It was a real life ‘Rocky moment’ in August 2022 that defined the career of Birmingham’s Leon “Rocky” Edwards. The Jamaican born fighter would defy all odds and pull off one of the most improbable come-from-behind victories in the history of mixed martial arts against Kamaru “The Nigerian Nightmare” Usman.
Edwards, not known for his finishing ability, saw his UFC title aspirations diminishing as his long-time rival Usman cruised to a points victory. The UFC commentary team were already preparing to close show when the savvy Brit set Usman up for the perfect head kick knockout, claiming the UFC welterweight title for himself.
Edwards and Usman are set to face each other again at UFC 286 on March 18. Despite the loss, Usman is the betting favourite going into the fight, with many citing his superior cardio, and the success he found in the first fight as a means to victory in the rematch.
‘Whether I Was Tired or Not, You Got Knocked Out’ Edwards Responds to Usman’s Criticisms
During the UFC 286 pre-fight presser, Edwards addressed how he felt about defending his title for the first time, “[I’m excited], this is my first main event in the UK, and to be able to come back, headline it, defending my belt against Kamaru Usman, and it’s going to be a great night. The UK is excited, I’m excited, It’s going to be good”
One of the main points of contention in the first fight was the altitude that Edwards and Usman fought at. UFC 278 took place in Salt Lake City, Utah, which is over 4,000ft above sea level making the oxygen level very thin for the fighters. Fans theorize that Edwards will have renewed cardio going into the rematch, since London is only 36 feet above sea level.
When prompted about whether the altitude played a factor in their first fight, Edwards replied: “Yeah 100%, you can see from an example where Cain Velasquez fought [Fabricio Werdum] at altitude, and he was known as ‘Cardio Cain’, you know. And he tired after like a round or two, and altitude definitely played a part in my performance, I couldn’t get my body to move the way I wanted it to move. Round one started off great, then after that, [it just kind of shut down].
Kamaru is using that as a way of saying ‘you were tired in the fight’, and, whether I was tired or not, you got knocked out.”
UFC 286: A Defining Event for Both Edwards and Usman
UFC London’s headliner sees two fighters turning a corner in their respective careers.

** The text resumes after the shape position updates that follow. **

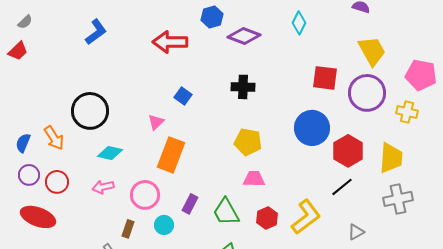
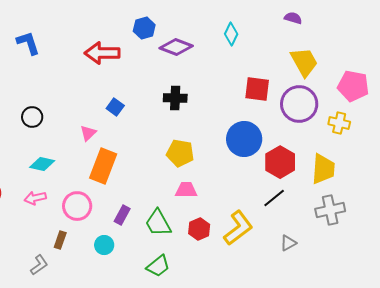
blue L-shape: (96, 32) -> (28, 43), turned -72
black circle: (90, 111) -> (32, 117), moved, size x0.6
cyan circle: (164, 225) -> (104, 245), moved

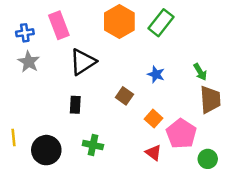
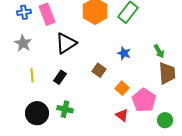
blue cross: (25, 33) -> (24, 12), moved
black rectangle: (75, 105) -> (60, 77), turned 32
yellow line: (13, 137) -> (32, 75), moved
green cross: (93, 145) -> (65, 109), moved

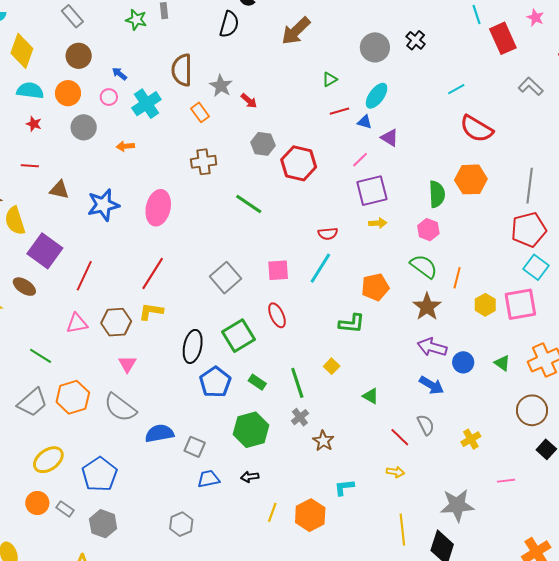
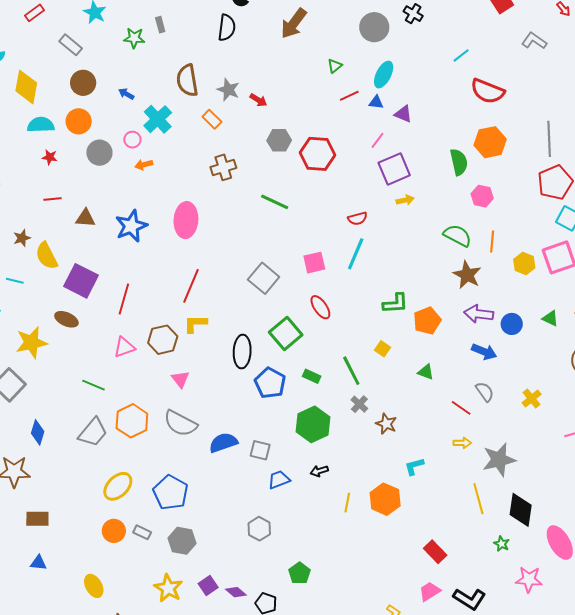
pink circle: (109, 97) -> (132, 140), moved
pink hexagon: (428, 230) -> (482, 196), moved
orange pentagon: (375, 287) -> (427, 321), moved
gray star: (457, 505) -> (499, 460), moved

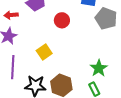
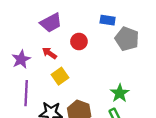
red arrow: (11, 15) -> (49, 53), moved, turned 40

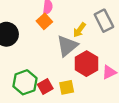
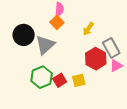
gray rectangle: (104, 21) -> (111, 48), moved
gray triangle: (67, 46) -> (45, 45), moved

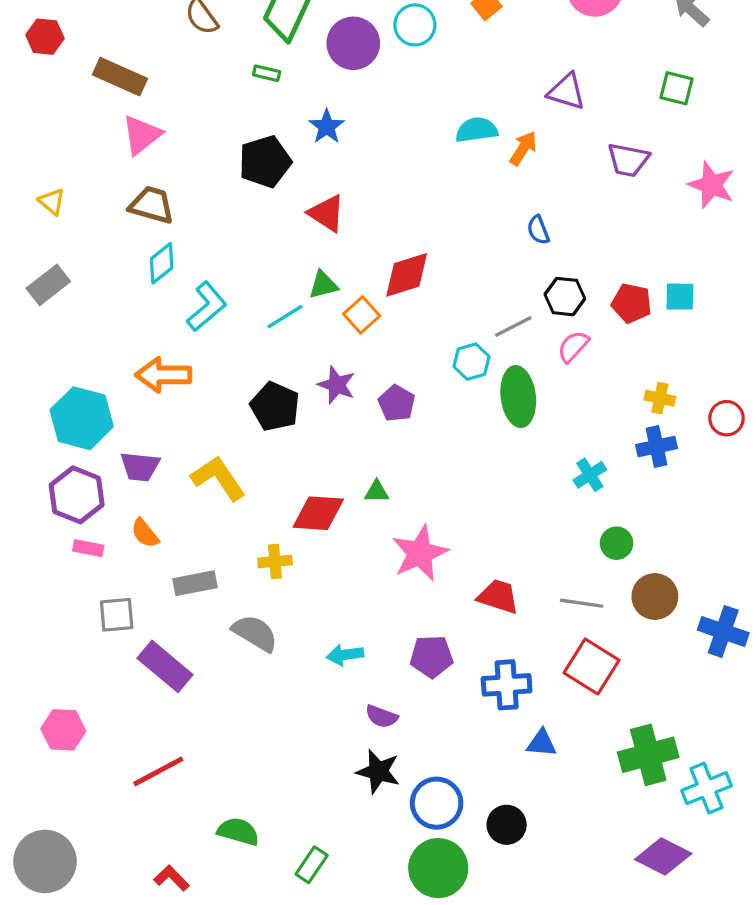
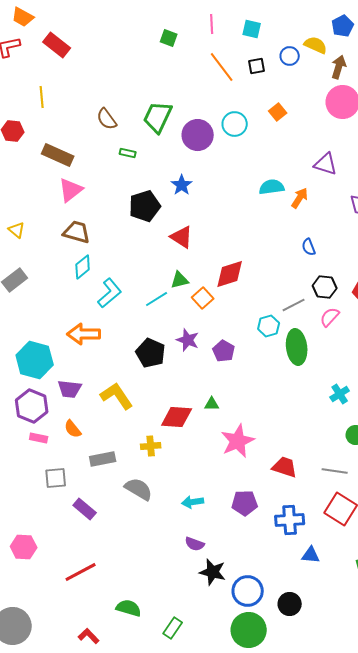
green rectangle: (267, 73) -> (128, 153), moved
purple rectangle: (165, 666) -> (85, 509), size x0.7
purple semicircle: (382, 716) -> (195, 544), moved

Edwards looks to silence all his critics by proving the first victory in Utah wasn’t a fluke, and that he belongs at the top of the sport.
Usman on the other hand is in a fight against time, as the Nigerian born, Nebraskan raised wrestler not only competes against Edwards; he competes against his aging body. Usman is 35 years of age, which is considered old for a welterweight, and he also faces a litany of issues with his knees which make training and fighting much harder. With a defeat at UFC 286, Usman’s window of opportunity quickly begins to close and he may never touch the belt again. It’s all or nothing for our UFC London headliners.